Koca Seyit, Birinci Dünya Savaşı’nda, Çanakkale Boğazı’nın Rumeli Yakası’nda, Kilitbahir denilen yerde 28’lik Mecidiye Bataryasının topçu eriydi. Bu bataryada subay ve er olarak kırk kişi görevliydi. “Top Başına” komuta verildi. 1915 yılının 17 Mart günü, Çanakkale Komutanlığı’ndan şöyle bir emir gelmişti: …“Yarın denizden bir düşman saldırısı beklenmektedir. Bütün birlikler tetikte bulunsun.”
Ertesi gün, 1915 yılının 18 Mart sabahı…
Güneş ancak bir adam boyu yükselmişti. Gözetleme yerindeki er, bataryaya telefon edip, düşman gemilerinin gelmekte olduğunu haber verdi.

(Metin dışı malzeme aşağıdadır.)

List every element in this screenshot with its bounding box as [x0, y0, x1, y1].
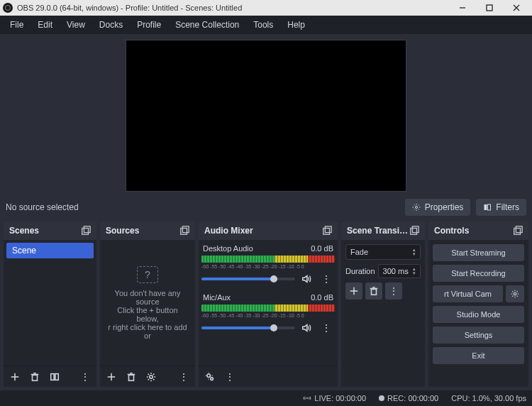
menu-edit[interactable]: Edit: [32, 17, 58, 33]
mixer-channel-desktop: Desktop Audio 0.0 dB -60 -55 -50 -45 -40…: [201, 243, 335, 287]
svg-rect-29: [412, 226, 419, 233]
no-source-label: No source selected: [6, 202, 123, 212]
maximize-button[interactable]: [477, 1, 502, 15]
db-ticks: -60 -55 -50 -45 -40 -35 -30 -25 -20 -15 …: [201, 264, 335, 269]
mixer-channel-mic: Mic/Aux 0.0 dB -60 -55 -50 -45 -40 -35 -…: [201, 292, 335, 336]
minimize-button[interactable]: [450, 1, 475, 15]
svg-point-26: [207, 374, 210, 377]
docks-row: Scenes Scene ⋮ Sources ? You don't have …: [0, 221, 532, 390]
channel-level: 0.0 dB: [311, 244, 333, 253]
delete-transition-button[interactable]: [365, 282, 382, 300]
exit-button[interactable]: Exit: [433, 347, 524, 364]
status-live: LIVE: 00:00:00: [303, 394, 366, 402]
svg-rect-1: [487, 5, 492, 11]
advanced-audio-button[interactable]: [201, 368, 218, 385]
settings-button[interactable]: Settings: [433, 327, 524, 344]
start-streaming-button[interactable]: Start Streaming: [433, 244, 524, 261]
source-more-button[interactable]: ⋮: [175, 368, 192, 385]
menu-view[interactable]: View: [61, 17, 91, 33]
svg-rect-11: [33, 375, 38, 380]
transition-more-button[interactable]: ⋮: [385, 282, 402, 300]
menu-scene-collection[interactable]: Scene Collection: [170, 17, 245, 33]
status-bar: LIVE: 00:00:00 REC: 00:00:00 CPU: 1.0%, …: [0, 390, 532, 406]
svg-point-27: [211, 377, 214, 380]
popout-icon[interactable]: [409, 226, 419, 236]
menu-tools[interactable]: Tools: [248, 17, 279, 33]
source-settings-button[interactable]: [143, 368, 160, 385]
mute-button[interactable]: [298, 270, 315, 287]
sources-dock: Sources ? You don't have any source Clic…: [100, 221, 195, 387]
title-bar: OBS 29.0.0 (64-bit, windows) - Profile: …: [0, 0, 532, 16]
add-source-button[interactable]: [103, 368, 120, 385]
channel-more-button[interactable]: ⋮: [318, 270, 335, 287]
properties-button[interactable]: Properties: [405, 199, 471, 216]
duration-label: Duration: [345, 267, 375, 275]
spin-icon: ▴▾: [413, 267, 416, 275]
svg-rect-8: [84, 226, 90, 233]
window-title: OBS 29.0.0 (64-bit, windows) - Profile: …: [17, 4, 450, 12]
preview-canvas[interactable]: [126, 40, 406, 192]
svg-point-4: [415, 207, 417, 209]
filters-button[interactable]: Filters: [476, 199, 526, 216]
mixer-more-button[interactable]: ⋮: [221, 368, 238, 385]
menu-bar: File Edit View Docks Profile Scene Colle…: [0, 16, 532, 34]
close-button[interactable]: [504, 1, 529, 15]
scene-more-button[interactable]: ⋮: [77, 368, 94, 385]
svg-rect-35: [514, 229, 521, 235]
gear-icon: [412, 203, 421, 212]
scene-item[interactable]: Scene: [6, 243, 94, 258]
status-cpu: CPU: 1.0%, 30.00 fps: [451, 394, 526, 402]
menu-profile[interactable]: Profile: [131, 17, 167, 33]
popout-icon[interactable]: [322, 226, 332, 236]
mute-button[interactable]: [298, 319, 315, 336]
scene-filters-button[interactable]: [46, 368, 63, 385]
delete-scene-button[interactable]: [26, 368, 43, 385]
virtual-cam-button[interactable]: rt Virtual Cam: [433, 285, 503, 302]
menu-file[interactable]: File: [4, 17, 29, 33]
transitions-header[interactable]: Scene Transiti…: [341, 221, 425, 240]
level-meter: [201, 304, 335, 312]
svg-rect-15: [55, 373, 58, 380]
menu-docks[interactable]: Docks: [94, 17, 128, 33]
channel-more-button[interactable]: ⋮: [318, 319, 335, 336]
status-rec: REC: 00:00:00: [379, 394, 438, 402]
popout-icon[interactable]: [81, 226, 91, 236]
duration-input[interactable]: 300 ms ▴▾: [378, 264, 421, 278]
transition-select[interactable]: Fade ▴▾: [345, 244, 421, 260]
audio-mixer-dock: Audio Mixer Desktop Audio 0.0 dB -60 -55…: [199, 221, 338, 387]
volume-slider[interactable]: [201, 278, 295, 280]
add-transition-button[interactable]: [345, 282, 362, 300]
popout-icon[interactable]: [179, 226, 189, 236]
db-ticks: -60 -55 -50 -45 -40 -35 -30 -25 -20 -15 …: [201, 313, 335, 318]
question-icon: ?: [137, 266, 158, 283]
window-buttons: [450, 1, 529, 15]
popout-icon[interactable]: [513, 226, 523, 236]
sources-header[interactable]: Sources: [100, 221, 195, 240]
volume-slider[interactable]: [201, 327, 295, 329]
svg-rect-36: [516, 226, 522, 233]
delete-source-button[interactable]: [123, 368, 140, 385]
start-recording-button[interactable]: Start Recording: [433, 265, 524, 282]
context-toolbar: No source selected Properties Filters: [0, 193, 532, 221]
svg-rect-24: [323, 229, 330, 235]
menu-help[interactable]: Help: [282, 17, 311, 33]
mixer-header[interactable]: Audio Mixer: [199, 221, 338, 240]
sources-empty[interactable]: ? You don't have any source Click the + …: [103, 243, 192, 363]
svg-rect-28: [411, 229, 417, 235]
svg-point-38: [306, 397, 308, 399]
channel-name: Mic/Aux: [203, 293, 231, 302]
scenes-header[interactable]: Scenes: [4, 221, 96, 240]
level-meter: [201, 256, 335, 263]
svg-rect-17: [182, 226, 189, 233]
select-spin-icon: ▴▾: [413, 248, 416, 256]
channel-name: Desktop Audio: [203, 244, 253, 253]
transitions-dock: Scene Transiti… Fade ▴▾ Duration 300 ms …: [341, 221, 425, 387]
studio-mode-button[interactable]: Studio Mode: [433, 306, 524, 323]
record-icon: [379, 395, 384, 401]
add-scene-button[interactable]: [6, 368, 23, 385]
app-icon: [3, 3, 13, 13]
virtual-cam-settings-button[interactable]: [506, 285, 524, 302]
controls-header[interactable]: Controls: [428, 221, 528, 240]
svg-point-37: [514, 292, 516, 295]
svg-rect-5: [484, 204, 487, 210]
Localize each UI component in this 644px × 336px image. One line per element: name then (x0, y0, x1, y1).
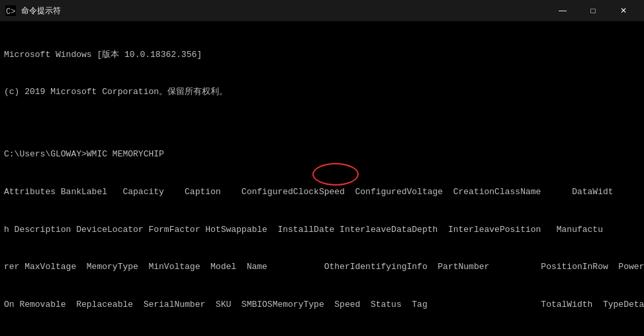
console-line-5: Attributes BankLabel Capacity Caption Co… (4, 186, 640, 199)
title-bar: C> 命令提示符 — □ ✕ (0, 0, 644, 21)
title-bar-left: C> 命令提示符 (5, 5, 61, 17)
console-line-4: C:\Users\GLOWAY>WMIC MEMORYCHIP (4, 148, 640, 161)
close-button[interactable]: ✕ (608, 0, 639, 21)
maximize-button[interactable]: □ (578, 0, 608, 21)
console-line-7: rer MaxVoltage MemoryType MinVoltage Mod… (4, 261, 640, 274)
window-title: 命令提示符 (21, 5, 61, 17)
highlight-circle-3200 (312, 163, 359, 186)
svg-text:C>: C> (6, 7, 15, 16)
minimize-button[interactable]: — (547, 0, 578, 21)
console-line-8: On Removable Replaceable SerialNumber SK… (4, 299, 640, 311)
window-controls: — □ ✕ (547, 0, 639, 21)
console-output: Microsoft Windows [版本 10.0.18362.356] (c… (0, 21, 644, 336)
console-line-6: h Description DeviceLocator FormFactor H… (4, 224, 640, 237)
console-line-2: (c) 2019 Microsoft Corporation。保留所有权利。 (4, 86, 640, 99)
cmd-icon: C> (5, 5, 16, 16)
cmd-window: C> 命令提示符 — □ ✕ Microsoft Windows [版本 10.… (0, 0, 644, 336)
console-line-1: Microsoft Windows [版本 10.0.18362.356] (4, 49, 640, 62)
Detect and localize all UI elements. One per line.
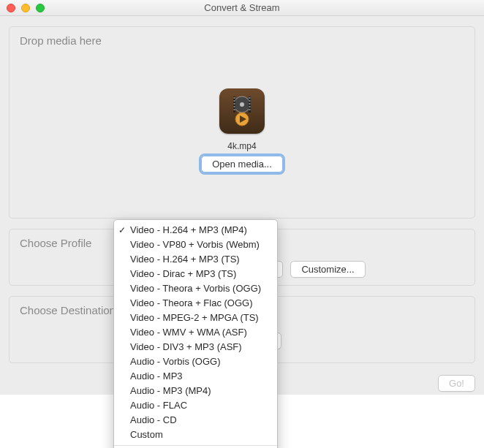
svg-rect-6	[234, 103, 235, 105]
profile-option[interactable]: Audio - FLAC	[114, 398, 277, 413]
profile-option[interactable]: Audio - CD	[114, 413, 277, 428]
profile-dropdown-menu: Video - H.264 + MP3 (MP4)Video - VP80 + …	[113, 219, 278, 448]
minimize-icon[interactable]	[21, 4, 30, 12]
profile-option[interactable]: Video - DIV3 + MP3 (ASF)	[114, 340, 277, 354]
media-file-icon[interactable]	[219, 88, 265, 134]
profile-option[interactable]: Video - H.264 + MP3 (MP4)	[114, 223, 277, 238]
profile-option[interactable]: Audio - Vorbis (OGG)	[114, 354, 277, 369]
profile-option[interactable]: Video - VP80 + Vorbis (Webm)	[114, 238, 277, 252]
svg-rect-7	[234, 106, 235, 107]
close-icon[interactable]	[7, 4, 15, 12]
profile-option[interactable]: Custom	[114, 428, 277, 442]
svg-point-1	[240, 102, 244, 107]
open-media-button[interactable]: Open media...	[201, 156, 283, 172]
svg-rect-4	[234, 97, 235, 99]
profile-option[interactable]: Video - WMV + WMA (ASF)	[114, 325, 277, 340]
zoom-icon[interactable]	[36, 4, 45, 12]
go-button[interactable]: Go!	[438, 375, 475, 392]
customize-button[interactable]: Customize...	[290, 261, 365, 278]
profile-option[interactable]: Video - Theora + Flac (OGG)	[114, 296, 277, 311]
drop-area[interactable]: 4k.mp4 Open media...	[20, 53, 464, 208]
profile-option[interactable]: Video - MPEG-2 + MPGA (TS)	[114, 311, 277, 325]
menu-separator	[114, 445, 277, 446]
profile-option[interactable]: Video - Dirac + MP3 (TS)	[114, 267, 277, 281]
svg-rect-11	[249, 103, 251, 105]
svg-rect-8	[234, 109, 235, 110]
svg-rect-12	[249, 106, 251, 107]
profile-option[interactable]: Video - H.264 + MP3 (TS)	[114, 252, 277, 267]
profile-option[interactable]: Audio - MP3 (MP4)	[114, 384, 277, 398]
svg-rect-13	[249, 109, 251, 110]
drop-media-panel: Drop media here 4k.mp4 Open media...	[9, 26, 475, 219]
window-title: Convert & Stream	[0, 2, 484, 13]
traffic-lights	[0, 4, 45, 12]
drop-media-title: Drop media here	[20, 34, 464, 47]
svg-rect-9	[249, 97, 251, 99]
media-filename: 4k.mp4	[227, 141, 256, 151]
profile-option[interactable]: Video - Theora + Vorbis (OGG)	[114, 281, 277, 296]
profile-option[interactable]: Audio - MP3	[114, 369, 277, 384]
svg-rect-10	[249, 100, 251, 102]
svg-rect-5	[234, 100, 235, 102]
titlebar: Convert & Stream	[0, 0, 484, 16]
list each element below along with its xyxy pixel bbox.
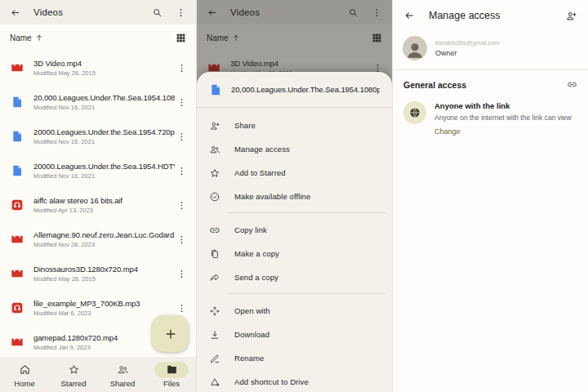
page-title: Manage access — [429, 10, 565, 21]
file-row[interactable]: 20000.Leagues.Under.the.Sea.1954.720p...… — [0, 119, 196, 154]
file-name: 20000.Leagues.Under.the.Sea.1954.720p...… — [33, 127, 175, 136]
file-actions-bottom-sheet: 20,000.Leagues.Under.The.Sea.1954.1080p.… — [197, 72, 392, 392]
offline-pin-icon — [209, 191, 220, 203]
file-row[interactable]: 20,000.Leagues.Under.The.Sea.1954.1080..… — [0, 85, 196, 119]
menu-divider — [228, 293, 385, 294]
sort-row: Name — [0, 24, 196, 51]
file-modified: Modified May 28, 2015 — [33, 275, 175, 283]
create-fab[interactable] — [152, 315, 189, 352]
file-modified: Modified Apr 13, 2023 — [33, 207, 175, 214]
avatar — [403, 36, 427, 60]
menu-label: Open with — [234, 306, 270, 315]
person-add-icon — [209, 120, 220, 131]
download-icon — [209, 329, 220, 341]
video-file-icon — [8, 61, 26, 74]
menu-item-add-shortcut-to-drive[interactable]: Add shortcut to Drive — [197, 370, 392, 392]
sheet-file-name: 20,000.Leagues.Under.The.Sea.1954.1080p.… — [231, 85, 380, 94]
home-icon — [7, 362, 42, 378]
video-file-icon — [8, 233, 26, 246]
document-file-icon — [8, 96, 26, 109]
menu-label: Add to Starred — [234, 168, 286, 177]
menu-item-share[interactable]: Share — [197, 114, 392, 137]
file-row[interactable]: 3D Video.mp4 Modified May 28, 2015 — [0, 51, 196, 85]
copy-icon — [209, 248, 220, 260]
menu-label: Rename — [234, 354, 265, 363]
drive-app-screens: Videos Name 3D Video.mp4 Modified May 28… — [0, 0, 588, 392]
search-icon[interactable] — [152, 7, 163, 18]
menu-label: Manage access — [234, 145, 290, 154]
file-more-icon[interactable] — [175, 131, 188, 142]
audio-file-icon — [8, 198, 26, 212]
menu-item-open-with[interactable]: Open with — [197, 299, 392, 323]
general-access-header: General access — [393, 70, 588, 97]
nav-shared[interactable]: Shared — [98, 357, 147, 392]
file-name: 3D Video.mp4 — [33, 59, 175, 68]
menu-item-rename[interactable]: Rename — [197, 346, 392, 370]
file-more-icon[interactable] — [175, 269, 188, 279]
document-file-icon — [8, 130, 26, 143]
file-name: 20000.Leagues.Under.the.Sea.1954.HDTV...… — [33, 162, 175, 171]
file-modified: Modified Mar 6, 2023 — [33, 310, 175, 317]
file-row[interactable]: aiffc alaw stereo 16 bits.aif Modified A… — [0, 188, 196, 222]
person-add-icon[interactable] — [565, 10, 577, 22]
menu-item-make-a-copy[interactable]: Make a copy — [197, 242, 392, 265]
video-file-icon — [8, 267, 26, 280]
file-more-icon[interactable] — [175, 303, 188, 314]
back-icon[interactable] — [10, 7, 20, 18]
document-file-icon — [8, 164, 26, 177]
file-list: 3D Video.mp4 Modified May 28, 2015 20,00… — [0, 51, 196, 359]
file-modified: Modified Nov 28, 2023 — [33, 241, 175, 248]
app-bar: Manage access — [393, 0, 588, 31]
audio-file-icon — [8, 301, 26, 314]
nav-home[interactable]: Home — [0, 357, 49, 392]
menu-label: Download — [234, 330, 270, 339]
file-name: 20,000.Leagues.Under.The.Sea.1954.1080..… — [33, 93, 175, 102]
file-row[interactable]: Allemagne.90.neuf.zero.Jean.Luc.Godard.1… — [0, 222, 196, 256]
nav-label: Shared — [110, 379, 136, 388]
bottom-navigation: Home Starred Shared Files — [0, 357, 196, 392]
back-icon[interactable] — [403, 10, 415, 21]
access-option[interactable]: Anyone with the link — [434, 101, 572, 110]
file-name: Dinossauros3D.1280x720.mp4 — [33, 265, 175, 274]
file-more-icon[interactable] — [175, 63, 188, 74]
menu-item-copy-link[interactable]: Copy link — [197, 218, 392, 242]
pencil-icon — [209, 353, 220, 364]
video-file-icon — [8, 336, 26, 349]
menu-item-download[interactable]: Download — [197, 323, 392, 346]
general-access-heading: General access — [403, 80, 567, 90]
file-more-icon[interactable] — [175, 234, 188, 245]
nav-label: Home — [14, 379, 34, 388]
file-name: Allemagne.90.neuf.zero.Jean.Luc.Godard.1… — [33, 230, 175, 239]
file-name: file_example_MP3_700KB.mp3 — [33, 299, 175, 308]
menu-label: Copy link — [234, 225, 267, 234]
page-title: Videos — [33, 7, 139, 17]
file-more-icon[interactable] — [175, 200, 188, 211]
grid-view-icon[interactable] — [176, 33, 186, 43]
overflow-menu-icon[interactable] — [176, 7, 186, 18]
sort-label[interactable]: Name — [10, 33, 32, 42]
change-link[interactable]: Change — [434, 127, 572, 136]
menu-item-add-to-starred[interactable]: Add to Starred — [197, 161, 392, 185]
file-row[interactable]: Dinossauros3D.1280x720.mp4 Modified May … — [0, 256, 196, 291]
file-more-icon[interactable] — [175, 166, 188, 176]
menu-divider — [228, 212, 385, 213]
file-more-icon[interactable] — [175, 97, 188, 108]
nav-label: Files — [163, 379, 180, 388]
nav-label: Starred — [60, 379, 86, 388]
link-access-row: Anyone with the link Anyone on the inter… — [393, 97, 588, 140]
file-name: aiffc alaw stereo 16 bits.aif — [33, 196, 175, 205]
file-modified: Modified Nov 16, 2021 — [33, 172, 175, 180]
menu-label: Add shortcut to Drive — [234, 377, 309, 386]
menu-label: Make a copy — [234, 249, 279, 258]
sheet-file-header: 20,000.Leagues.Under.The.Sea.1954.1080p.… — [197, 72, 392, 108]
file-row[interactable]: 20000.Leagues.Under.the.Sea.1954.HDTV...… — [0, 154, 196, 188]
menu-item-manage-access[interactable]: Manage access — [197, 137, 392, 161]
menu-item-send-a-copy[interactable]: Send a copy — [197, 265, 392, 289]
menu-item-make-available-offline[interactable]: Make available offline — [197, 185, 392, 208]
access-description: Anyone on the internet with the link can… — [434, 114, 572, 122]
nav-files[interactable]: Files — [147, 357, 196, 392]
sort-ascending-icon[interactable] — [35, 33, 43, 42]
shared-people-icon — [105, 362, 140, 378]
nav-starred[interactable]: Starred — [49, 357, 98, 392]
owner-role: Owner — [435, 49, 499, 57]
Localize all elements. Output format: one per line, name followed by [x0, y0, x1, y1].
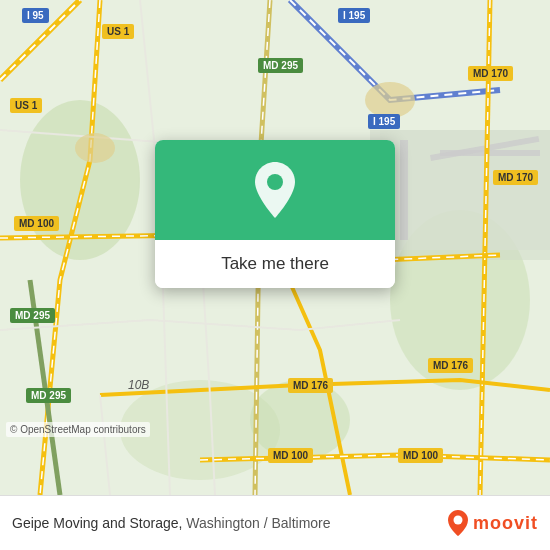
moovit-logo: moovit — [447, 509, 538, 537]
label-us1-left: US 1 — [10, 98, 42, 113]
label-10b: 10B — [128, 378, 149, 392]
map-container: I 95 US 1 I 195 MD 295 I 195 MD 170 US 1… — [0, 0, 550, 495]
svg-point-11 — [365, 82, 415, 118]
label-md295-top: MD 295 — [258, 58, 303, 73]
popup-header — [155, 140, 395, 240]
label-md295-bottom: MD 295 — [26, 388, 71, 403]
label-md170-right-top: MD 170 — [468, 66, 513, 81]
location-pin-icon — [250, 160, 300, 220]
label-md100-bottom-right: MD 100 — [398, 448, 443, 463]
popup-card: Take me there — [155, 140, 395, 288]
svg-point-14 — [453, 516, 462, 525]
label-i95: I 95 — [22, 8, 49, 23]
svg-rect-6 — [370, 130, 550, 250]
moovit-pin-icon — [447, 509, 469, 537]
label-i195-right: I 195 — [368, 114, 400, 129]
label-md295-left: MD 295 — [10, 308, 55, 323]
label-md176-right: MD 176 — [428, 358, 473, 373]
label-md100-left: MD 100 — [14, 216, 59, 231]
label-us1-top: US 1 — [102, 24, 134, 39]
svg-point-10 — [75, 133, 115, 163]
take-me-there-button[interactable]: Take me there — [155, 240, 395, 288]
svg-rect-7 — [400, 140, 408, 240]
osm-credit: © OpenStreetMap contributors — [6, 422, 150, 437]
location-name-text: Geipe Moving and Storage, Washington / B… — [12, 515, 331, 531]
label-i195-top: I 195 — [338, 8, 370, 23]
svg-point-13 — [267, 174, 283, 190]
bottom-bar: Geipe Moving and Storage, Washington / B… — [0, 495, 550, 550]
label-md100-bottom: MD 100 — [268, 448, 313, 463]
label-md170-bottom: MD 170 — [493, 170, 538, 185]
moovit-text: moovit — [473, 513, 538, 534]
popup-tail — [263, 287, 287, 288]
label-md176-center: MD 176 — [288, 378, 333, 393]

Gerçekten de Çanakkale Boğazı’nda birkaç savaş gemisi göründü. Bunlar, Fransız zırhlılarıydı. Çanakkale Boğazı’nın hem Anadolu, hem de Rumeli yakasındaki topçularımız, Fransız zırhlılarını ateşe tuttu. Fransız zırhlıları çekip gitti. Öğleden sonra İngiliz Savaş gemileri sökün etti. En öndeki “Ocean” adlı İngiliz zırhlısı da Koca Seyit’in Kitibahir’de görevli olduğu bataryanın karşısında durmuştu. Batarya erlerine …”Top başına!” Komutu verilmişti. İngiliz zırhlıları, toplarının namlularını Çanakkale’nin iki yakasına çevirmişti. Durmadan ateş ediyorlardı. Sanki gökten ateş yağıyordu. Önce dış bataryaları dövmeye başlayan düşman gemilerinin ateşi genişleye genişleye Koca Seyit’in bataryasına denk geldi. Koca Seyit o korkunç ateş yağmurunu sonradan şöyle anlatmıştı: (…)Düşman zırhlılarının ilk mermileri önümüze düştü. Sonrakiler, arkamızda denize düştü; denizden minare boyu sular fışkırdı. Siperlerimize çarpan mermiler kum torbalarımızı parçalayıp dağıtarak ortalığı toza, dumana boğuyordu.” İngiliz savaş gemilerinden atılan mermilerle toprak; pamuk atılmış gibi kaynıyordu. Düşman gemilerinin ateşi çok yoğunlaşmıştı.
Teğmen Fahri, …”Yaşa Koca Seyit!” diye bağırıyordu.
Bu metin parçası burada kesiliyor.